PV QA 1 - Poster Viewing Q&A 1
Purpose/Objective(s):The role of positron emission tomography (PET) in the management of locally advanced and oligometastatic rectal cancer to guide radiation therapy (RT) treatment volumes is unclear. We investigated the pre-treatment use of PET scans obtained during initial workup to determine its effect on the RT treatment volumes in patients with locally advanced and oligometastatic rectal cancer.

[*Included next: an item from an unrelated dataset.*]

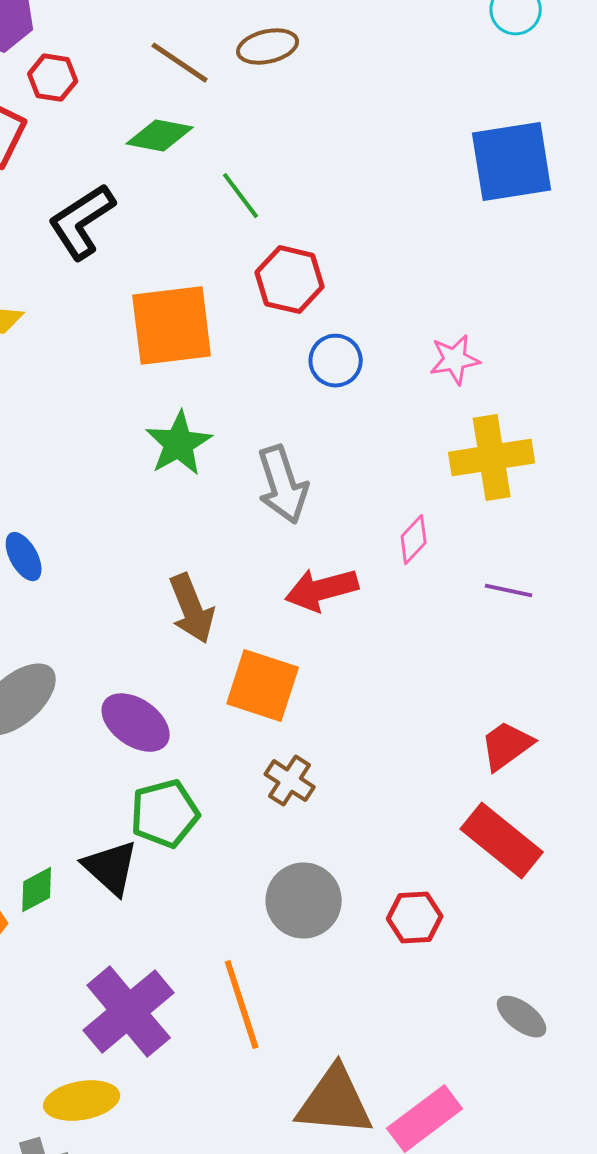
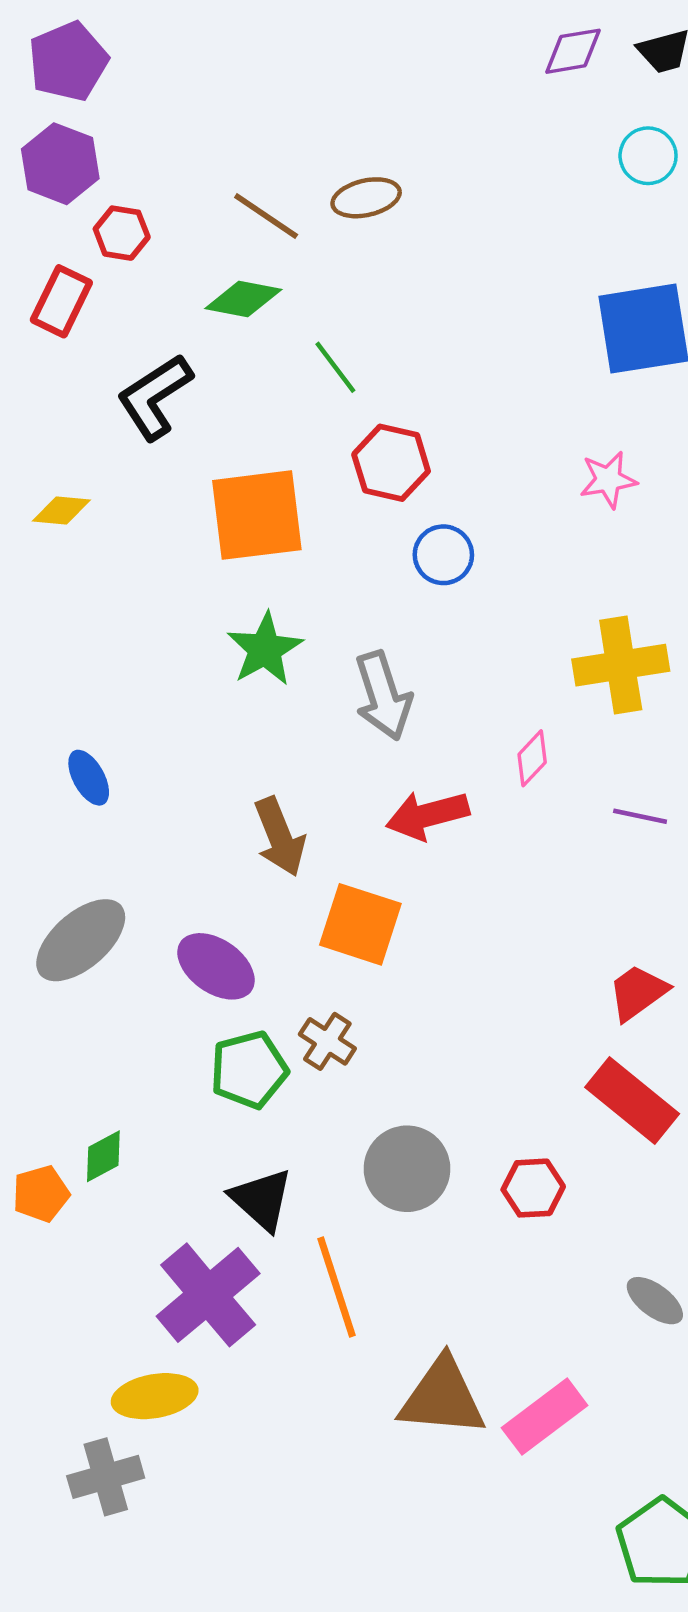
pink star: (455, 360) -> (608, 480), moved
brown cross: (290, 781) -> (327, 1041), moved
black triangle: (111, 868) -> (261, 1199), moved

Materials/Methods:A list of locally advanced and oligometastatic rectal cancer patients treated in the department of radiation oncology from 01/2004 through 11/2017 was compiled. Those that received palliative RT were excluded from analysis. A review of each patient’s medical record identified those that had undergone a PET scan prior to initiation of any oncologic interventions. Oncology provider notes were reviewed, and the reports and images of PET scans were compared to those of computed tomography (CT) and magnetic resonance imaging (MRI) staging studies. In addition, PET scans were individually reviewed to determine if RT treatment volumes, including fields and contour volumes, were altered by the PET results.
Results:One hundred ninety six patients were identified. Of those, 50 patients (26%) had undergone PET scans prior to treatment. The majority of PET scans were acquired as part of routine initial work up (n=40), some were specifically obtained to evaluate an equivocal finding seen on CT imaging (n=7) or secondary to a patient’s inability to have IV contrast (n=3). The median age of patients undergoing PET was 56 and the median distance of the primary tumor from the anal verge was 7.5 cm. The majority of patients (66%) had clinical stage III disease followed by 18% and 16% of patients being classified as Stage IV and Stage II, respectively. The results of the PET scan changed the clinical stage in 2 (4%) patients and the RT plan in 3 (6%) patients. Of the 3 patients with a change in RT plan, 1 patient had additional metastatic disease identified and as a result definitive RT was not offered. The additional 2 patients had alterations in radiation fields and contour volumes to cover additional nodal disease seen on PET which was not appreciated on the original CT and MRI imaging. Additionally, MRI identified a greater number of suspicious lymph nodes compared to PET. The mean number of lymph nodes identified by MRI was 3.1 (range: 0-23) compared to 1.7 by PET (range: 0-12).
Conclusion:Pre-treatment PET scans in patients with rectal cancer did not influence the RT plan or management in the vast majority of cases reviewed. These results demonstrate that PET appears to provide little information beyond CT and MRI to adjust RT volumes in rectal cancer. PET scans may hold utility when a patient’s co-morbidities prevent administration of IV contrast or when staging CT or MRI studies produce equivocal findings.